Provided data START

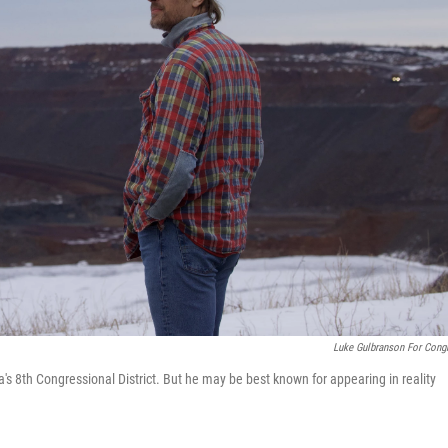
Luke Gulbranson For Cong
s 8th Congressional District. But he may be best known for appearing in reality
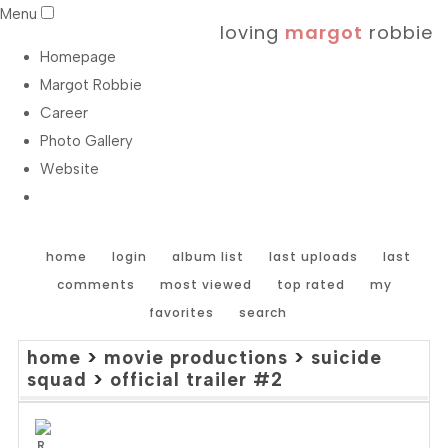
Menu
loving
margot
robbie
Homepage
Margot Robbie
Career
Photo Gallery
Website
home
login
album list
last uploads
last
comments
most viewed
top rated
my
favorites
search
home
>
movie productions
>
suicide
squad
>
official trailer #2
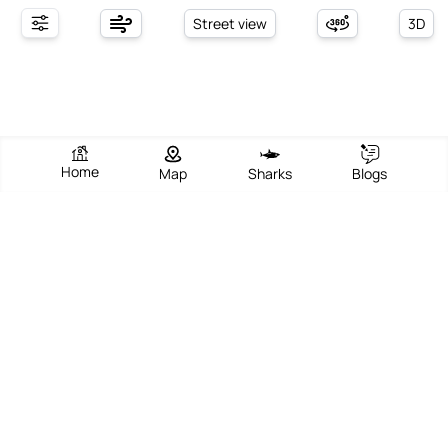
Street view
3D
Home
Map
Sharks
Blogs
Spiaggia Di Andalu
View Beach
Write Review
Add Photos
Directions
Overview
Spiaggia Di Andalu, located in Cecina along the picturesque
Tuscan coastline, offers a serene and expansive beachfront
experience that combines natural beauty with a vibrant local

Provided data END
Provided data START

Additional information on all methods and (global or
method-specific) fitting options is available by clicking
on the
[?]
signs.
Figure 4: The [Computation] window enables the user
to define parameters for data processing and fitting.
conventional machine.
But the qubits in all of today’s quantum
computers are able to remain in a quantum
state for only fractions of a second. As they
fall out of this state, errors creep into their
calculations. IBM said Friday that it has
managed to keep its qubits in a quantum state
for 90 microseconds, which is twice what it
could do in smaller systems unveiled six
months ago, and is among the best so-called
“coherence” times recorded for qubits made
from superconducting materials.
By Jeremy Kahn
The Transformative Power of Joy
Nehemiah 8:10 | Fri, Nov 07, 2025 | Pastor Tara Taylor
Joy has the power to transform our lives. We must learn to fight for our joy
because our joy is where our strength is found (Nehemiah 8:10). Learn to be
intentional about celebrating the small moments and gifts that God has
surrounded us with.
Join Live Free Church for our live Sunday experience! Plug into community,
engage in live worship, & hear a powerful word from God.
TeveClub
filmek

Provided data END

Task to complete
Only the lines holding "best" are wanted, so copy each of them from the material.

Answer space
s 8th Congressional District. But he may be best known for appearing in reality
months ago, and is among the best so-called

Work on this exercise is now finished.